*** Block opens ***

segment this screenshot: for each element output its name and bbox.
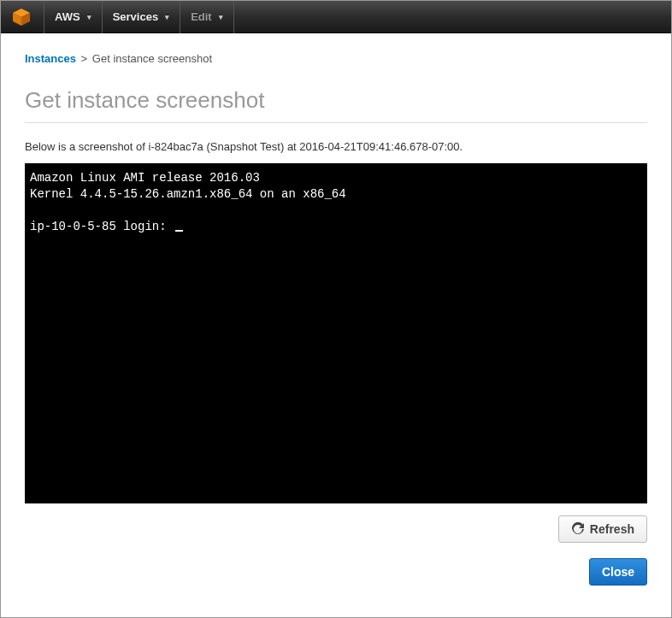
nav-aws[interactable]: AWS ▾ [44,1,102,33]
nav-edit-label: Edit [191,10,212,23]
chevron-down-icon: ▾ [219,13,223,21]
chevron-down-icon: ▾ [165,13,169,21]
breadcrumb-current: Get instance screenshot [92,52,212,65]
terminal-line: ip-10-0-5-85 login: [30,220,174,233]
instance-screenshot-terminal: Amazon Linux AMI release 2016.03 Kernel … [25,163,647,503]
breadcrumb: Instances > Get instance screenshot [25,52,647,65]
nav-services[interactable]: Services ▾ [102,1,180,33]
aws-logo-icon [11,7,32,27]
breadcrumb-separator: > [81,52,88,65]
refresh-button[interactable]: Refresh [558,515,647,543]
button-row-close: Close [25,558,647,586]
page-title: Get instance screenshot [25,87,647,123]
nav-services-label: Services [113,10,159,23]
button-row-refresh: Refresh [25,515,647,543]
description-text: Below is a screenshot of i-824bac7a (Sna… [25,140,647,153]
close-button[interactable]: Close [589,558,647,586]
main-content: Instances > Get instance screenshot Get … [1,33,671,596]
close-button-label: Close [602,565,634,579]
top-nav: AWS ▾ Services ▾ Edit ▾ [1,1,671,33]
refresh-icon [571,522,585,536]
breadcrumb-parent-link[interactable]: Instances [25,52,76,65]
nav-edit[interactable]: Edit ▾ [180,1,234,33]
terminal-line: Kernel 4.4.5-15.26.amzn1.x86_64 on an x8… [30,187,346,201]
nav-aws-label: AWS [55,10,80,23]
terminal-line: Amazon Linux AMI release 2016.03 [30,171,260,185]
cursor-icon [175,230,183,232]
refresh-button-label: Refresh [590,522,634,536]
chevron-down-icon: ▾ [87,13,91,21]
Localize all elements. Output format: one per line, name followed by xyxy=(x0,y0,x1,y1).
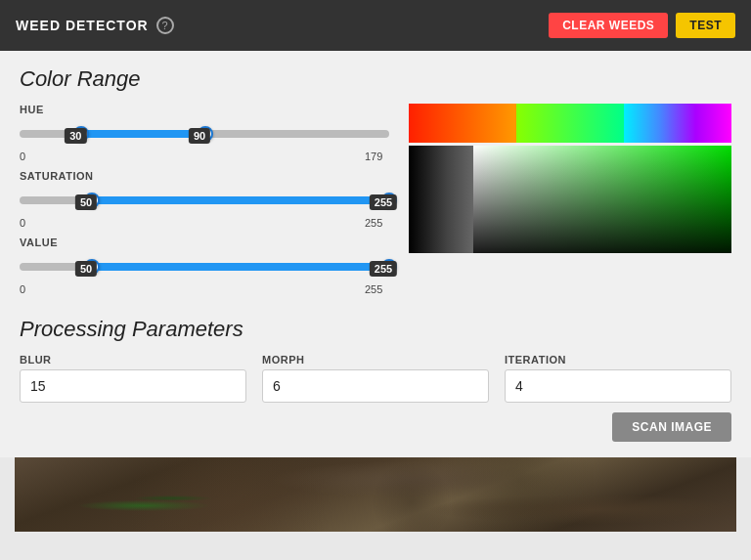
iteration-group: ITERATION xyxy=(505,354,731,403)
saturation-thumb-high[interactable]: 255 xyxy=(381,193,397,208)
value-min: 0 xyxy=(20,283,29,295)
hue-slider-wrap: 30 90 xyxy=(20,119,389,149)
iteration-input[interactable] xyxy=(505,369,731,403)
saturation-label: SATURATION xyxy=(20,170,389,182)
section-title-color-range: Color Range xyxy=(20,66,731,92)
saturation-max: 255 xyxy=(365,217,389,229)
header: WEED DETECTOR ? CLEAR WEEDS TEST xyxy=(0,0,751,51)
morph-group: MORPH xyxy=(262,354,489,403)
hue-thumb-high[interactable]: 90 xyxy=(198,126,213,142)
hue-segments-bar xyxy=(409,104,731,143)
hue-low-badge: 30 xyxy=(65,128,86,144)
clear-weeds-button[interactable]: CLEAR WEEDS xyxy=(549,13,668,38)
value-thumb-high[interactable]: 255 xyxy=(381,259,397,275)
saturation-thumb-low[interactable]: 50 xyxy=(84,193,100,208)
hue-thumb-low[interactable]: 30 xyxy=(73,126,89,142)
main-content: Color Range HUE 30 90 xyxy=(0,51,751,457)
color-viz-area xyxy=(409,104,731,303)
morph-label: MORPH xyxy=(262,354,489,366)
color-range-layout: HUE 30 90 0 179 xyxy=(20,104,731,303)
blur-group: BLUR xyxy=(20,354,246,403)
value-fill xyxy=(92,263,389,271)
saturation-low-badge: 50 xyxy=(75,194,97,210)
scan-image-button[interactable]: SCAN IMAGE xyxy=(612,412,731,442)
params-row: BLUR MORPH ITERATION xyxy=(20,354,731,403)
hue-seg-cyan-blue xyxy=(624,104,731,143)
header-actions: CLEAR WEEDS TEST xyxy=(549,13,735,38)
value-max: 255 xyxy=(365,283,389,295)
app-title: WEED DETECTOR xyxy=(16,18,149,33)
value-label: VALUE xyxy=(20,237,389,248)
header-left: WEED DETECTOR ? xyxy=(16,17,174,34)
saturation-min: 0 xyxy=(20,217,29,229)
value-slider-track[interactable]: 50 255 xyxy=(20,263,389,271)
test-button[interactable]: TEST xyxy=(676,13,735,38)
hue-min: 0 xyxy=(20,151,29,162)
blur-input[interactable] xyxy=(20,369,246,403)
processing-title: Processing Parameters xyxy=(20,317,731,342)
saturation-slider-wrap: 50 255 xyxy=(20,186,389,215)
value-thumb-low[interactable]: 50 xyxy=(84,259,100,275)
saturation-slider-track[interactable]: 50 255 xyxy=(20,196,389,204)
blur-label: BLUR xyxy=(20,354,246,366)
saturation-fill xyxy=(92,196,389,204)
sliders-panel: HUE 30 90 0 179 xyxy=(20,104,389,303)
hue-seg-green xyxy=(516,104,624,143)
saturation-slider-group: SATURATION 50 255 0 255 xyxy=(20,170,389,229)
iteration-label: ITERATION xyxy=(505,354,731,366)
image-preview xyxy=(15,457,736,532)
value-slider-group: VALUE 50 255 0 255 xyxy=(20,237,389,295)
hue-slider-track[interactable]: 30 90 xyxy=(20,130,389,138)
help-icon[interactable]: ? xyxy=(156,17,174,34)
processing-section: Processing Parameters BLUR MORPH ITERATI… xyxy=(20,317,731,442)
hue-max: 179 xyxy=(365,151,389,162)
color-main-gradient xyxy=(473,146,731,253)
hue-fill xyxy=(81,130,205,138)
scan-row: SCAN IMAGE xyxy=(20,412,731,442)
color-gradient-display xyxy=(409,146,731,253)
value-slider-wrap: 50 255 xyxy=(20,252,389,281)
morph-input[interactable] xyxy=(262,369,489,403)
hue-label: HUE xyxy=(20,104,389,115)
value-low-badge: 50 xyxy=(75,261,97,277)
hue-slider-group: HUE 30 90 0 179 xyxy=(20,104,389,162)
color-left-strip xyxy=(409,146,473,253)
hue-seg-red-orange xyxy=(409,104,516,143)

*** Block closes ***
*** Block opens ***

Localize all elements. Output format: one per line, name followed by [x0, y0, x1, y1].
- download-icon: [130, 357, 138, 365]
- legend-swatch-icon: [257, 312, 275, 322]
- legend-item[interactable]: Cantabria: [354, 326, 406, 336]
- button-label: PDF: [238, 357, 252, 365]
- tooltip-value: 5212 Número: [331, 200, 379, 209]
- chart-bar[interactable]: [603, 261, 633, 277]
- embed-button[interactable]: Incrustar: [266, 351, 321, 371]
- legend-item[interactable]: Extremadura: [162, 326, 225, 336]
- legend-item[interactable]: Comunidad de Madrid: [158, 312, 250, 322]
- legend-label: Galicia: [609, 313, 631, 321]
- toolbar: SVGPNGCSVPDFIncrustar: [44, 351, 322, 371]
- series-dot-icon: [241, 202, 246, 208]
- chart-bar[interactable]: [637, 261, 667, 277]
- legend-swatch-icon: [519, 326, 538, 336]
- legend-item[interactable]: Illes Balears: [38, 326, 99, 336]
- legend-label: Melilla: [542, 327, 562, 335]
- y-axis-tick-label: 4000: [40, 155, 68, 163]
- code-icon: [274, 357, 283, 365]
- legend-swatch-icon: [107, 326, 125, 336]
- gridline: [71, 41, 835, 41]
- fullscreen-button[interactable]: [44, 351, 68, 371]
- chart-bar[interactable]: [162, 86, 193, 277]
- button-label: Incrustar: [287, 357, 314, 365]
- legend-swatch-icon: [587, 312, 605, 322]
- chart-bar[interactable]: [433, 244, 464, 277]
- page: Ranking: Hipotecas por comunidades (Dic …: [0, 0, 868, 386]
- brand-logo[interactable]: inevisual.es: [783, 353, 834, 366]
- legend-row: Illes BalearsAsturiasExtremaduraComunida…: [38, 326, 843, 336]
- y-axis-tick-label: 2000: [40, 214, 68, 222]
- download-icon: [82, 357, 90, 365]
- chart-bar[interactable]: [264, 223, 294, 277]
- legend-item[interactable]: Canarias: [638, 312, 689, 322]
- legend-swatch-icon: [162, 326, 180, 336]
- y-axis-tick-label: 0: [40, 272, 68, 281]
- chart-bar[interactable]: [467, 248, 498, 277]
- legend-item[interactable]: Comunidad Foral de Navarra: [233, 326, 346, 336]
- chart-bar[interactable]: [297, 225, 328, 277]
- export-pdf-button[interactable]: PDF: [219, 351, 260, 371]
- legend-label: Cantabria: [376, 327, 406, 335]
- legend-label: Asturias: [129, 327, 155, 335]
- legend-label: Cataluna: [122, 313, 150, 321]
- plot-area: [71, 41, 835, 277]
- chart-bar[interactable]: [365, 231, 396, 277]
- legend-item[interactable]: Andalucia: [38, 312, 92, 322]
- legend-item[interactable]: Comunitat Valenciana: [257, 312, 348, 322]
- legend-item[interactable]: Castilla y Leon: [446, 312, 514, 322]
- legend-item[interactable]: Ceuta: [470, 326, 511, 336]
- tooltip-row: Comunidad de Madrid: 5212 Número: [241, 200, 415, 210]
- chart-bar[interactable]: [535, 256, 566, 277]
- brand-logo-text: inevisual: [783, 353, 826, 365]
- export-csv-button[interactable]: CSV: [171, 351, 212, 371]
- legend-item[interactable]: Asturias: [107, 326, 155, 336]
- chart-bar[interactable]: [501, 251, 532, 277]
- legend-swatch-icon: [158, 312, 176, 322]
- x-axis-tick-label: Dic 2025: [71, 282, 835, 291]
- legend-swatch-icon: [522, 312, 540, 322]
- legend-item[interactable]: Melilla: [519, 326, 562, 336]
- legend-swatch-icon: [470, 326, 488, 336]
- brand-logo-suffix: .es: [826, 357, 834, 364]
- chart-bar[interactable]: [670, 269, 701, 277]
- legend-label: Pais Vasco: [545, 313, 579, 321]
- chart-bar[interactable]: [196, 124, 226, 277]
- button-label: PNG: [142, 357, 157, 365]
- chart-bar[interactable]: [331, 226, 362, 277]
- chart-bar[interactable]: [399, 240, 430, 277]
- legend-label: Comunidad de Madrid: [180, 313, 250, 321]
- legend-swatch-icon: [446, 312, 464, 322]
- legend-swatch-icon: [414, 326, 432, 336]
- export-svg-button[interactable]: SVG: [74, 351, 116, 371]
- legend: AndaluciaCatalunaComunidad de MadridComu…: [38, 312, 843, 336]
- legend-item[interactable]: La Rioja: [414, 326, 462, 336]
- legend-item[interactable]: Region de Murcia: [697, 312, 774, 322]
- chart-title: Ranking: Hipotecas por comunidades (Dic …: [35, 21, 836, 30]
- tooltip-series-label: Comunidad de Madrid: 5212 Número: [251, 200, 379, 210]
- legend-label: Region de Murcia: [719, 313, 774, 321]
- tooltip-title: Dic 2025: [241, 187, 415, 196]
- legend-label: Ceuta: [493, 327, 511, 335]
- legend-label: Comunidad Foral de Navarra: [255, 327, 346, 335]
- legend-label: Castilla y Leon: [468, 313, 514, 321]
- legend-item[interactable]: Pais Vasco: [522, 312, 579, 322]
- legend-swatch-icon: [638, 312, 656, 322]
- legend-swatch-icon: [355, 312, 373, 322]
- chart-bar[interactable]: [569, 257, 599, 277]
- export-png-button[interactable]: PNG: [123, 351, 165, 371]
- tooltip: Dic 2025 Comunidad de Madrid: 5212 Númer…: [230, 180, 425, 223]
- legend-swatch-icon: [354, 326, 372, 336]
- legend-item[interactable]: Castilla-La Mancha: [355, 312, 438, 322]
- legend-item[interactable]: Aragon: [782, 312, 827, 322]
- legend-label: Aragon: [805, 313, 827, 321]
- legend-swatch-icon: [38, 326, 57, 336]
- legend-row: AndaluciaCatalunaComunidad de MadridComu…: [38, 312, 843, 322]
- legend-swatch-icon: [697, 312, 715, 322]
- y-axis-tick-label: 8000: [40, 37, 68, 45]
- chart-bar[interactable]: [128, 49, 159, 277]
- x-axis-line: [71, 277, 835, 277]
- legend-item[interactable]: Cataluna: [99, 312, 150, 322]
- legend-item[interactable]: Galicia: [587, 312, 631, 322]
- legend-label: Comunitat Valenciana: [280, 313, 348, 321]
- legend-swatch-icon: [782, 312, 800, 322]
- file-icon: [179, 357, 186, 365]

*** Block closes ***
*** Block opens ***

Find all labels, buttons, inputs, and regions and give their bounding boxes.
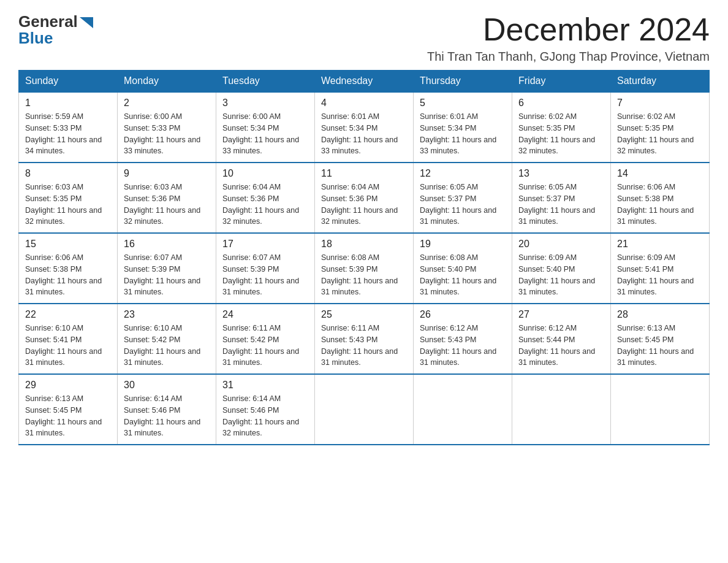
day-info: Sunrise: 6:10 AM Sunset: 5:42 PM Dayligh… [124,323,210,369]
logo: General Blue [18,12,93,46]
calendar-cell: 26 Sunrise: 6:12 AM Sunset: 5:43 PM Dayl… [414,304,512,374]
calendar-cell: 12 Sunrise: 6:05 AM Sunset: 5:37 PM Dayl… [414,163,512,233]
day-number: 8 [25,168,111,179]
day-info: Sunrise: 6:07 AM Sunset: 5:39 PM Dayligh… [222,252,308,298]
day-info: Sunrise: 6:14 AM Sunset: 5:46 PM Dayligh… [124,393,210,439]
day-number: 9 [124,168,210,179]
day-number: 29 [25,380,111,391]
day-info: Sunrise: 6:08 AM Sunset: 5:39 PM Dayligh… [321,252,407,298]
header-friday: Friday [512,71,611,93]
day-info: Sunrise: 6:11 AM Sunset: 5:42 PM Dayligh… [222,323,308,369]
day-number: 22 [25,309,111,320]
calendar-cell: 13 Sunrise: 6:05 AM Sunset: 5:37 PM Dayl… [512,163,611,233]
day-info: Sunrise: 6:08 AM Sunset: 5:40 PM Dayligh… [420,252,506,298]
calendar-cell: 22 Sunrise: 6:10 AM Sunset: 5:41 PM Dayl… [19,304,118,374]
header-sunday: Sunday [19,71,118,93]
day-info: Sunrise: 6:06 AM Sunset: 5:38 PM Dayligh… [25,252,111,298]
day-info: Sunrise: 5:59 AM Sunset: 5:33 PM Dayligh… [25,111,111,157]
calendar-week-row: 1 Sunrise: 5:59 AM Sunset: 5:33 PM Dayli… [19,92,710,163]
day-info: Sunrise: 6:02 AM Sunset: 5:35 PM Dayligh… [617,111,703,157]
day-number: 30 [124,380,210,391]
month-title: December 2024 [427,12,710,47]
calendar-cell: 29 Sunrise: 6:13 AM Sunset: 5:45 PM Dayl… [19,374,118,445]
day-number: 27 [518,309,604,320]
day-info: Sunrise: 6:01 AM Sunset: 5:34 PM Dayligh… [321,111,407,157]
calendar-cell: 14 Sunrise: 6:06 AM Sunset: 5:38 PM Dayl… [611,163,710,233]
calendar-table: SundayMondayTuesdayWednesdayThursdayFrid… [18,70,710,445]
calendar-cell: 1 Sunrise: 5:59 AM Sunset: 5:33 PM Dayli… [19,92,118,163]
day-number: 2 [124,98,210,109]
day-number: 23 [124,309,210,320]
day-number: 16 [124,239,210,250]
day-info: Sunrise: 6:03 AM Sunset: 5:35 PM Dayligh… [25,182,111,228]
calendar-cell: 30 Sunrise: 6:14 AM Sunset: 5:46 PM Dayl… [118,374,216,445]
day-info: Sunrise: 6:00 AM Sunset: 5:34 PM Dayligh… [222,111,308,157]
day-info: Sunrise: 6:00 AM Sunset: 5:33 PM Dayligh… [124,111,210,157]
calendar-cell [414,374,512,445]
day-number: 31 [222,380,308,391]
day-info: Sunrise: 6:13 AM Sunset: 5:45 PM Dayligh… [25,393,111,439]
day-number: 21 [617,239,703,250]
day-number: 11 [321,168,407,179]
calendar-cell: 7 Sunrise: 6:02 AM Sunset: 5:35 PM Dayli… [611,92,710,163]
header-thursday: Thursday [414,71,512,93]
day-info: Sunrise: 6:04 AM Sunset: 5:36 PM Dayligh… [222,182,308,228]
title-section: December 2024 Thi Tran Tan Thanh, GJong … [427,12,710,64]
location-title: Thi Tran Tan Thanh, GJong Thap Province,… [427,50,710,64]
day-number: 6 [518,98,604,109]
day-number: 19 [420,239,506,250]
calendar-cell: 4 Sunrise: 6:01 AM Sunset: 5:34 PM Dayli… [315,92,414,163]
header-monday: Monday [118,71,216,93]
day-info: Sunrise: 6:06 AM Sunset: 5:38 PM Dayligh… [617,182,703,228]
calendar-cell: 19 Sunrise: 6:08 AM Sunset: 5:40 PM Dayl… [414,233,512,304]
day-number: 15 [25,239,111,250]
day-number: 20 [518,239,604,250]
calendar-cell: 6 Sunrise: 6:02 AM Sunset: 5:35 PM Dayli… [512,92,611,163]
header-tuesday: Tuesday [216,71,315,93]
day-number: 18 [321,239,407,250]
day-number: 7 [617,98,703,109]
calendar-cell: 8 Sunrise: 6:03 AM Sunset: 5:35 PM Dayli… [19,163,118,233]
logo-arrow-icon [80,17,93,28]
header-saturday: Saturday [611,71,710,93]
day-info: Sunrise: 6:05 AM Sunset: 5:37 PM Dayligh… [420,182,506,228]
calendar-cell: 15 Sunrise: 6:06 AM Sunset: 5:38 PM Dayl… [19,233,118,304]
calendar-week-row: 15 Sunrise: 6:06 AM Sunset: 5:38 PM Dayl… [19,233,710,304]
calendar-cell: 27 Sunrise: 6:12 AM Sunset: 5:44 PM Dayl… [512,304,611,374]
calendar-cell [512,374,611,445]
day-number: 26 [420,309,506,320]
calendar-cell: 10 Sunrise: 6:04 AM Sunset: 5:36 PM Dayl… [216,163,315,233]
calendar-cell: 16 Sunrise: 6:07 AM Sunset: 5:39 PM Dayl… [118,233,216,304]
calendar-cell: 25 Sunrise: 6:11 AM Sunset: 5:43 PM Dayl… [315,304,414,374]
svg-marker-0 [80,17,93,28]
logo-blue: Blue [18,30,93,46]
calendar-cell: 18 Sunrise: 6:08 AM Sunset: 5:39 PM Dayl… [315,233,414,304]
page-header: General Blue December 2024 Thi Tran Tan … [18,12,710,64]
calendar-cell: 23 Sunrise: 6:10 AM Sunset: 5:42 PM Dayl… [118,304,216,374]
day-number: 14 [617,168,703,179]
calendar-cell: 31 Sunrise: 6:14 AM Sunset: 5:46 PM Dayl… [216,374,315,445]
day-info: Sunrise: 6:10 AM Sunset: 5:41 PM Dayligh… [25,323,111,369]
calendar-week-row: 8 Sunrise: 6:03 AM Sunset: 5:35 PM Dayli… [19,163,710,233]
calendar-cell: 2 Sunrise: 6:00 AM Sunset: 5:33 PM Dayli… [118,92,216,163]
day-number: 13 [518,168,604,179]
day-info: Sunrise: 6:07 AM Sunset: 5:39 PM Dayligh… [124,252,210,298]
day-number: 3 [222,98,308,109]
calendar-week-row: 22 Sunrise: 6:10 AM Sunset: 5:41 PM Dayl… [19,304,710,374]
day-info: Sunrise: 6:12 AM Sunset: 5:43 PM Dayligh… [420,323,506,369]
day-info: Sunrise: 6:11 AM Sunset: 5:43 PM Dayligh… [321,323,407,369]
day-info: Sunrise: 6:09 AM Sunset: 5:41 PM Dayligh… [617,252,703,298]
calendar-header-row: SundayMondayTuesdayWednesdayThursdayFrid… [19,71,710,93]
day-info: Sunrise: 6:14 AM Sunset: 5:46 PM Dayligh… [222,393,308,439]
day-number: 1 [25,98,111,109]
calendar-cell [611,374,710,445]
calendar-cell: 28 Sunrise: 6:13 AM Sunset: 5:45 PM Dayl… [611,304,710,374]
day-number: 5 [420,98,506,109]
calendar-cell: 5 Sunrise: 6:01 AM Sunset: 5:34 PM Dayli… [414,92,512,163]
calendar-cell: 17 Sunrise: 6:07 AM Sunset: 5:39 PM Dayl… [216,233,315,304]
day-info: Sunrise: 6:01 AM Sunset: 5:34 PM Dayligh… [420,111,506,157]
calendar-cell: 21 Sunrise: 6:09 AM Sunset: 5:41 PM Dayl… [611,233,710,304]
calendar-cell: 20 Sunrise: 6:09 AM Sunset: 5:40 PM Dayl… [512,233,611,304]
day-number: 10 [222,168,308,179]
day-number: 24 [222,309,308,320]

*** Block closes ***

*Problem requirements:*
Scan the material above for "format". Copy every line where it appears.

*Result:*
Localize all elements. Output format: one per line, name followed by xyxy=(x0,y0,x1,y1).
Localize all elements. Output format: one per line, name followed by [x0, y0, x1, y1].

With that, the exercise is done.